This photo from 1933 shows the District 1 brick schoolhouse built in the developing village in 1838 to replace the older wood-framed school.
The mill burned to the ground (top photo) in 1877. L.J. Colony rebuilt after the fire and helped make Keene the rocking chair capital of the country in the late 1800s. The bottom photo shows the rebuilt mill.
The current village center was created around 1840, and part of that development was a large brick store built by Jonas Melville and Reuel Nims on what is the common today. (See March 2014 photo for a later version of the store.) Nims owned the land where the town hall is today, and he needed storage space for his mercantile operation. In 1846, he sold the Town the right to built a town hall on the land, provided it included an eight-foot-deep cellar that Nims and his heirs could use forever.

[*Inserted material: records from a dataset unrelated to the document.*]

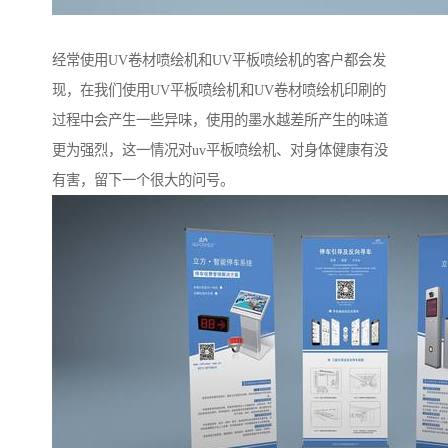
经常使用UV卷材喷绘机和UV平板喷绘机的客户都会发
现，在我们使用UV平板喷绘机和UV卷材喷绘机印刷的
过程中会产生一些异味，使用的墨水越差所产生的味道
更为强烈，这一情况对uv平板喷绘机、对身体健康有没
有害，留下一个很大的问号。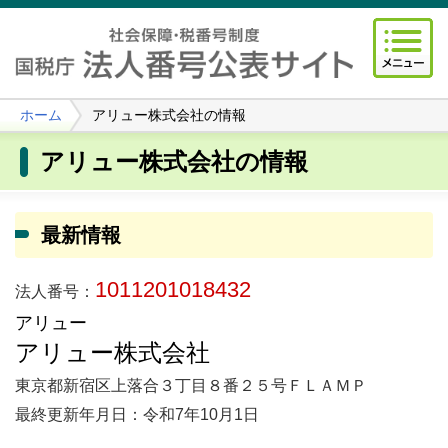
ホーム
アリュー株式会社の情報
アリュー株式会社の情報
最新情報
1011201018432
法人番号：
アリュー
アリュー株式会社
東京都新宿区上落合３丁目８番２５号ＦＬＡＭＰ
最終更新年月日：令和7年10月1日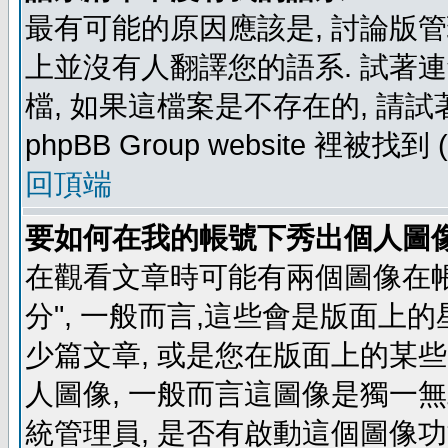
最有可能的原因應該是, 討論版
上並沒有人翻譯您的語系. 試著
檔, 如果這檔案是不存在的, 請
phpBB Group website 裡
回頂端
要如何在我的帳號下秀出個人圖
在觀看文章時可能有兩個圖像在帳號
分", 一般而言,這些會是版面上
少篇文章, 或是您在版面上的某些 
人圖像, 一般而言這圖像是獨一
統管理員, 是否有啟動這個圖像功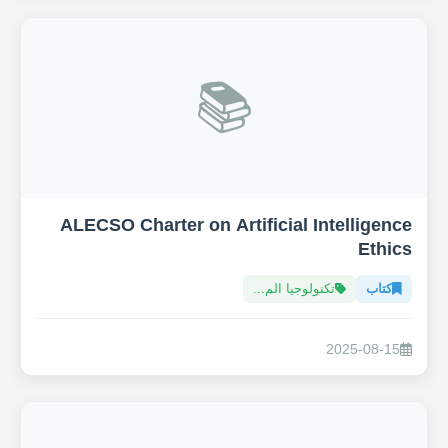
📚
ALECSO Charter on Artificial Intelligence
Ethics
كتاب
تكنولوجيا الم...
2025-08-15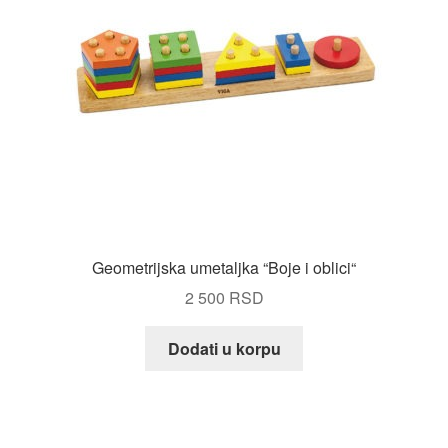
Geometrijska umetaljka “Boje i oblici“
2 500
RSD
Dodati u korpu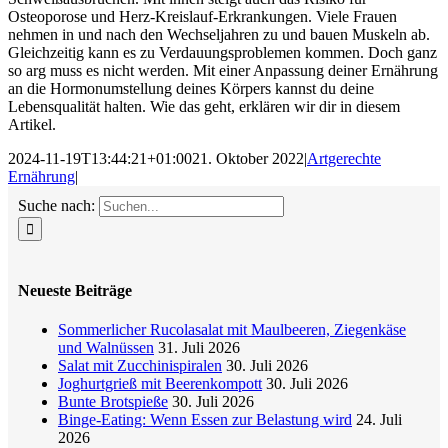
Osteoporose und Herz-Kreislauf-Erkrankungen. Viele Frauen
nehmen in und nach den Wechseljahren zu und bauen Muskeln ab.
Gleichzeitig kann es zu Verdauungsproblemen kommen. Doch ganz
so arg muss es nicht werden. Mit einer Anpassung deiner Ernährung
an die Hormonumstellung deines Körpers kannst du deine
Lebensqualität halten. Wie das geht, erklären wir dir in diesem
Artikel.
2024-11-19T13:44:21+01:00
21. Oktober 2022
|
Artgerechte
Ernährung
|
Suche nach:
Neueste Beiträge
Sommerlicher Rucolasalat mit Maulbeeren, Ziegenkäse
und Walnüssen
31. Juli 2026
Salat mit Zucchinispiralen
30. Juli 2026
Joghurtgrieß mit Beerenkompott
30. Juli 2026
Bunte Brotspieße
30. Juli 2026
Binge-Eating: Wenn Essen zur Belastung wird
24. Juli
2026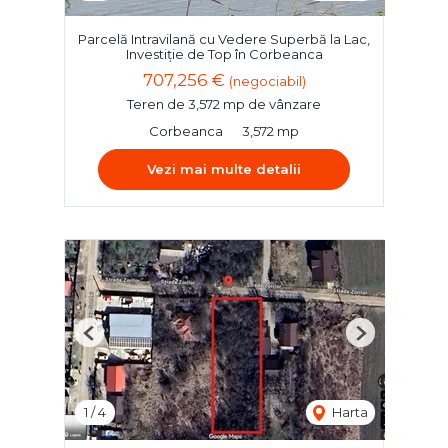
Parcelă Intravilană cu Vedere Superbă la Lac,
Investiție de Top în Corbeanca
707,256 €
(negociabil)
Teren de 3,572 mp de vânzare
Corbeanca
3,572 mp
Vezi mai multe detalii
Previous
Next
1
/
4
Harta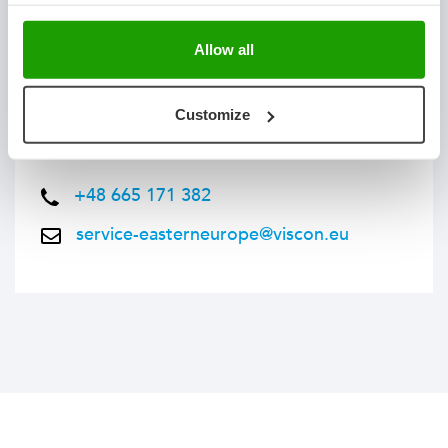
Allow all
Viscon Group Eastern Europe
Firmowa 8
62-023 Robakowo
Customize
Poland
+48 665 171 382
service-easterneurope@viscon.eu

That deed is dated October 1, 1846.
By 1859, the Nims store (later Homer Priest’s Nelson House) no longer required the storage area, and voters at Town Meeting instructed the selectmen to purchase the cellar and the adjoining land. In 1878, the Town voted to “take out the under part of the Town Hall and lower the house to the underpinning.” We can therefore date this photograph to 1878 or earlier.
The town hall would go through several more documented renovations, as the generations went on, but the “elevated” version was one that took us by surprise.